• _Assignment_
Gather all lines in the data that hold the string "Open".

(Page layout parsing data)
++++++++
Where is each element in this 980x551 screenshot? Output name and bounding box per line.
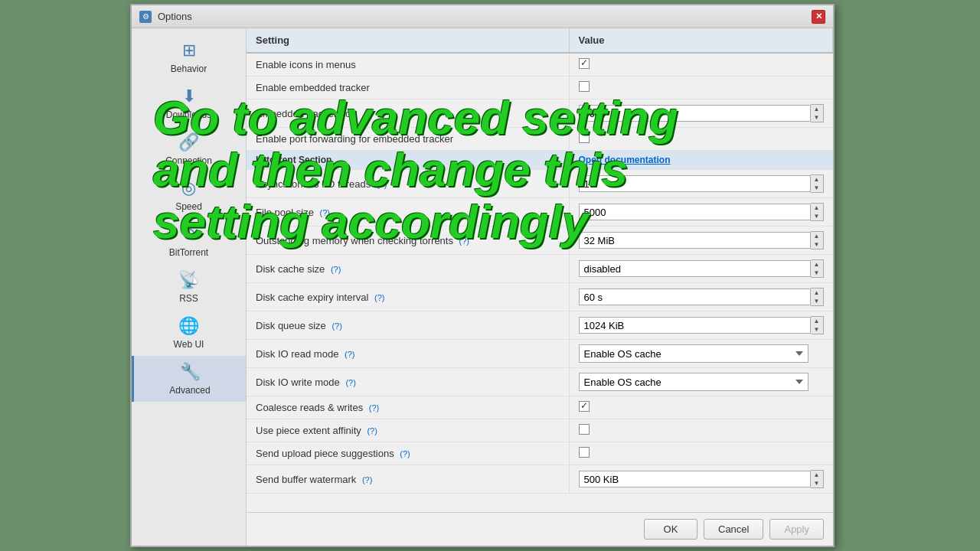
help-disk-cache-expiry[interactable]: (?) xyxy=(374,293,384,302)
help-disk-cache[interactable]: (?) xyxy=(331,265,341,274)
checkbox-upload-suggestions[interactable] xyxy=(579,447,590,458)
spinner-up-btn[interactable]: ▲ xyxy=(811,260,823,269)
sidebar-item-behavior[interactable]: ⊞ Behavior xyxy=(132,34,246,80)
spinner-down-btn[interactable]: ▼ xyxy=(811,325,823,334)
sidebar-item-connection[interactable]: 🔗 Connection xyxy=(132,126,246,172)
setting-value: ▲ ▼ xyxy=(569,311,832,340)
spinner-up-btn[interactable]: ▲ xyxy=(811,289,823,297)
sidebar-item-speed[interactable]: ◎ Speed xyxy=(132,172,246,218)
help-disk-io-write[interactable]: (?) xyxy=(345,378,355,387)
setting-value xyxy=(569,53,832,77)
spinner-up-btn[interactable]: ▲ xyxy=(811,175,823,184)
spinner-down-btn[interactable]: ▼ xyxy=(811,269,823,277)
setting-value: ▲ ▼ xyxy=(569,227,832,255)
spinner-async-io: ▲ ▼ xyxy=(579,174,824,193)
setting-label: Coalesce reads & writes (?) xyxy=(247,396,569,419)
spinner-down-btn[interactable]: ▼ xyxy=(811,297,823,305)
table-row: Disk IO write mode (?) Enable OS cache D… xyxy=(247,368,833,396)
setting-label: Disk cache expiry interval (?) xyxy=(247,283,569,311)
section-header-libtorrent: libtorrent Section Open documentation xyxy=(247,151,833,170)
close-button[interactable]: ✕ xyxy=(812,10,825,24)
sidebar-item-webui[interactable]: 🌐 Web UI xyxy=(132,310,246,356)
setting-value xyxy=(569,396,832,419)
main-content: Setting Value Enable icons in menus xyxy=(247,28,833,546)
spinner-up-btn[interactable]: ▲ xyxy=(811,232,823,240)
checkbox-coalesce[interactable] xyxy=(579,401,590,412)
table-row: Send buffer watermark (?) ▲ ▼ xyxy=(247,465,833,494)
setting-value: ▲ ▼ xyxy=(569,170,832,198)
speed-icon: ◎ xyxy=(181,178,196,198)
spinner-down-btn[interactable]: ▼ xyxy=(811,184,823,192)
setting-label: Send buffer watermark (?) xyxy=(247,465,569,494)
dialog-footer: OK Cancel Apply xyxy=(247,512,833,546)
spinner-down-btn[interactable]: ▼ xyxy=(811,113,823,122)
spinner-outstanding-mem-input[interactable] xyxy=(579,232,811,249)
spinner-buffer-watermark-input[interactable] xyxy=(579,471,811,487)
sidebar-item-bittorrent[interactable]: ⊕ BitTorrent xyxy=(132,218,246,264)
spinner-up-btn[interactable]: ▲ xyxy=(811,204,823,212)
spinner-down-btn[interactable]: ▼ xyxy=(811,479,823,487)
spinner-async-io-input[interactable] xyxy=(579,175,811,192)
advanced-icon: 🔧 xyxy=(180,362,201,382)
spinner-disk-cache-input[interactable] xyxy=(579,260,811,277)
spinner-up-btn[interactable]: ▲ xyxy=(811,105,823,113)
checkbox-icons-in-menus[interactable] xyxy=(579,58,590,69)
title-left: ⚙ Options xyxy=(139,11,192,23)
spinner-down-btn[interactable]: ▼ xyxy=(811,212,823,220)
bittorrent-icon: ⊕ xyxy=(182,224,196,244)
ok-button[interactable]: OK xyxy=(644,519,697,540)
spinner-up-btn[interactable]: ▲ xyxy=(811,317,823,325)
sidebar-item-rss[interactable]: 📡 RSS xyxy=(132,264,246,310)
col-setting-header: Setting xyxy=(247,28,569,53)
table-row: File pool size (?) ▲ ▼ xyxy=(247,198,833,227)
cancel-button[interactable]: Cancel xyxy=(704,519,763,540)
setting-label: Enable embedded tracker xyxy=(247,77,569,99)
checkbox-embedded-tracker[interactable] xyxy=(579,81,590,92)
spinner-file-pool-input[interactable] xyxy=(579,204,811,220)
sidebar-item-downloads[interactable]: ⬇ Downloads xyxy=(132,80,246,126)
disk-io-read-select[interactable]: Enable OS cache Disable OS cache xyxy=(579,344,808,363)
spinner-disk-cache-buttons: ▲ ▼ xyxy=(811,259,824,278)
disk-io-write-select[interactable]: Enable OS cache Disable OS cache xyxy=(579,373,808,391)
apply-button[interactable]: Apply xyxy=(769,519,824,540)
help-async-io[interactable]: (?) xyxy=(377,180,387,189)
section-doc-link: Open documentation xyxy=(569,151,832,170)
downloads-icon: ⬇ xyxy=(182,86,196,106)
dialog-title: Options xyxy=(158,11,192,22)
spinner-tracker-port-buttons: ▲ ▼ xyxy=(811,104,824,122)
table-row: Use piece extent affinity (?) xyxy=(247,419,833,442)
spinner-down-btn[interactable]: ▼ xyxy=(811,240,823,249)
setting-value xyxy=(569,442,832,465)
setting-label: Disk IO write mode (?) xyxy=(247,368,569,396)
spinner-file-pool: ▲ ▼ xyxy=(579,203,824,221)
help-disk-queue[interactable]: (?) xyxy=(332,321,341,331)
table-row: Enable embedded tracker xyxy=(247,77,833,99)
open-documentation-link[interactable]: Open documentation xyxy=(579,155,671,165)
help-outstanding-mem[interactable]: (?) xyxy=(459,236,469,246)
settings-table-wrapper[interactable]: Setting Value Enable icons in menus xyxy=(247,28,833,512)
help-piece-extent[interactable]: (?) xyxy=(367,426,377,435)
setting-value: ▲ ▼ xyxy=(569,283,832,311)
setting-value xyxy=(569,128,832,151)
checkbox-port-forwarding[interactable] xyxy=(579,132,590,143)
help-file-pool[interactable]: (?) xyxy=(319,208,329,217)
setting-label: Outstanding memory when checking torrent… xyxy=(247,227,569,255)
setting-label: Send upload piece suggestions (?) xyxy=(247,442,569,465)
table-row: Enable icons in menus xyxy=(247,53,833,77)
setting-label: Disk cache size (?) xyxy=(247,255,569,283)
connection-icon: 🔗 xyxy=(178,132,199,152)
setting-value: ▲ ▼ xyxy=(569,198,832,227)
help-upload-suggestions[interactable]: (?) xyxy=(400,449,410,458)
help-buffer-watermark[interactable]: (?) xyxy=(362,475,372,484)
dialog-titlebar: ⚙ Options ✕ xyxy=(132,5,833,28)
spinner-tracker-port-input[interactable] xyxy=(579,105,811,122)
spinner-disk-expiry-input[interactable] xyxy=(579,289,811,305)
spinner-up-btn[interactable]: ▲ xyxy=(811,471,823,479)
spinner-disk-queue-input[interactable] xyxy=(579,317,811,334)
help-coalesce[interactable]: (?) xyxy=(369,403,379,412)
checkbox-piece-extent[interactable] xyxy=(579,424,590,435)
spinner-file-pool-buttons: ▲ ▼ xyxy=(811,203,824,221)
sidebar-item-advanced[interactable]: 🔧 Advanced xyxy=(132,356,246,402)
setting-label: Disk queue size (?) xyxy=(247,311,569,340)
help-disk-io-read[interactable]: (?) xyxy=(345,350,354,359)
++++++++
• _Output_
section-header-libtorrent: libtorrent Section Open documentation xyxy=(247,151,833,170)
section-doc-link: Open documentation xyxy=(569,151,832,170)
open-documentation-link[interactable]: Open documentation xyxy=(579,155,671,165)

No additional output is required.